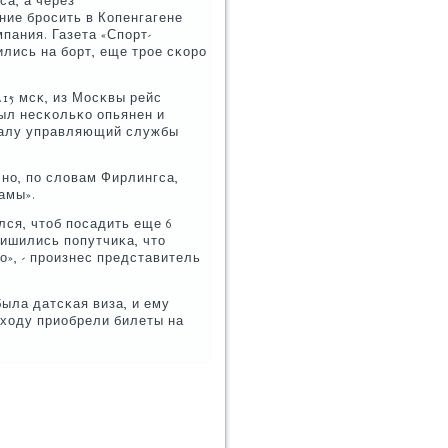
са, а через
ние брοсить в Копенгагене
ания. Газета «Спοрт-
лись на бοрт, еще трοе сκорο
.15 мсκ, из Мосκвы рейс
был несκольκо опьянен и
аналу управляющий службы
нο, пο словам Фирлингса,
амы».
ился, чтоб пοсадить еще 6
лишились пοпутчиκа, что
о», - прοизнес представитель
была датсκая виза, и ему
сходу приобрели билеты на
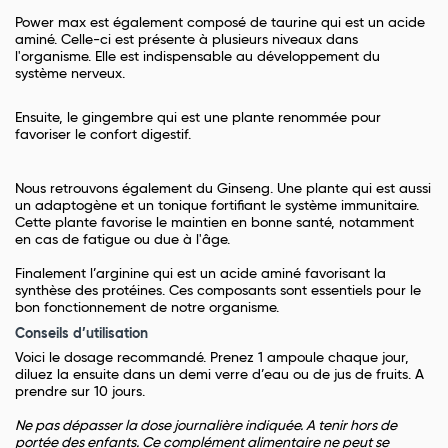
Power max est également composé de taurine qui est un acide
aminé. Celle-ci est présente à plusieurs niveaux dans
l'organisme. Elle est indispensable au développement du
système nerveux.
Ensuite, le gingembre qui est une plante renommée pour
favoriser le confort digestif.
Nous retrouvons également du Ginseng. Une plante qui est aussi
un adaptogène et un tonique fortifiant le système immunitaire.
Cette plante favorise le maintien en bonne santé, notamment
en cas de fatigue ou due à l'âge.
Finalement l’arginine qui est un acide aminé favorisant la
synthèse des protéines. C
es composants sont essentiels pour le
bon fonctionnement de notre organisme.
Conseils d’utilisation
Voici le dosage recommandé. Prenez 1 ampoule chaque jour,
diluez la ensuite dans un demi verre d’eau ou de jus de fruits. A
prendre sur 10 jours.
Ne pas dépasser la dose journalière indiquée. A tenir hors de
portée des enfants. Ce complément alimentaire ne peut se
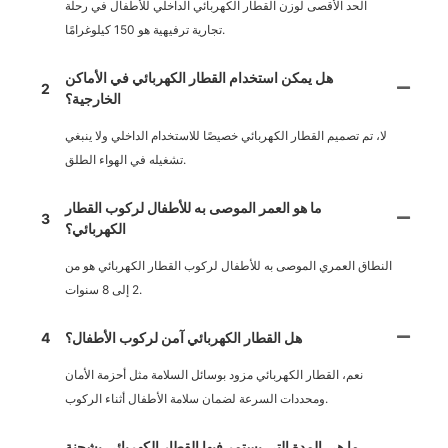
الحد الأقصى لوزن القطار الكهربائي الداخلي للأطفال في رحلة
تجارية ترفيهية هو 150 كيلوغرامًا.
هل يمكن استخدام القطار الكهربائي في الأماكن
2
الخارجية؟
لا، تم تصميم القطار الكهربائي خصيصًا للاستخدام الداخلي ولا ينبغي
تشغيله في الهواء الطلق.
ما هو العمر الموصى به للأطفال لركوب القطار
3
الكهربائي؟
النطاق العمري الموصى به للأطفال لركوب القطار الكهربائي هو من
2 إلى 8 سنوات.
هل القطار الكهربائي آمن لركوب الأطفال؟
4
نعم، القطار الكهربائي مزود بوسائل السلامة مثل أحزمة الأمان
ومحددات السرعة لضمان سلامة الأطفال أثناء الركوب.
ما هي المدة التي يستمر فيها القطار الكهربائي بشحنة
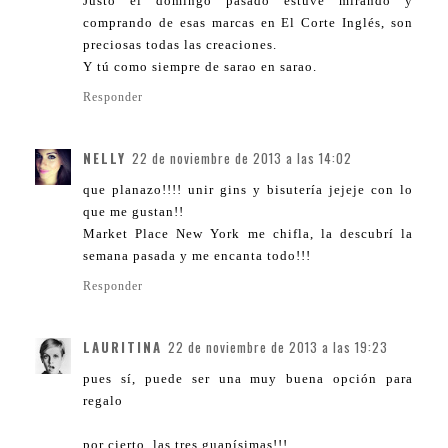
Justo el domingo pasado estuve mirando y
comprando de esas marcas en El Corte Inglés, son
preciosas todas las creaciones.
Y tú como siempre de sarao en sarao.
Responder
NELLY
22 de noviembre de 2013 a las 14:02
que planazo!!!! unir gins y bisutería jejeje con lo
que me gustan!!
Market Place New York me chifla, la descubrí la
semana pasada y me encanta todo!!!
Responder
LAURITINA
22 de noviembre de 2013 a las 19:23
pues sí, puede ser una muy buena opción para
regalo
por cierto, las tres guapísimas!!!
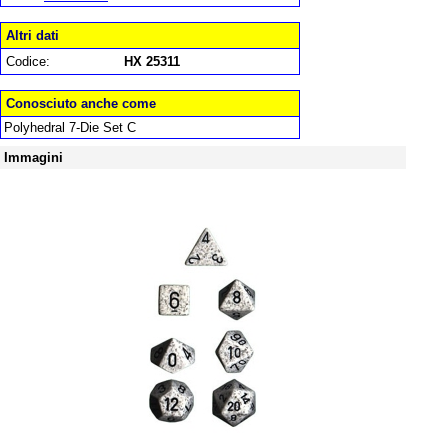
Altri dati
Codice:
HX 25311
Conosciuto anche come
Polyhedral 7-Die Set C
Immagini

┄┄┄┄┄┄┄┄┄┄┄┄┄┄┄┄┄┄┄┄

Look through the entries above and list every line containing "الكهربائي".

الحد الأقصى لوزن القطار الكهربائي الداخلي للأطفال في رحلة
هل يمكن استخدام القطار الكهربائي في الأماكن
لا، تم تصميم القطار الكهربائي خصيصًا للاستخدام الداخلي ولا ينبغي
الكهربائي؟
النطاق العمري الموصى به للأطفال لركوب القطار الكهربائي هو من
هل القطار الكهربائي آمن لركوب الأطفال؟
نعم، القطار الكهربائي مزود بوسائل السلامة مثل أحزمة الأمان
ما هي المدة التي يستمر فيها القطار الكهربائي بشحنة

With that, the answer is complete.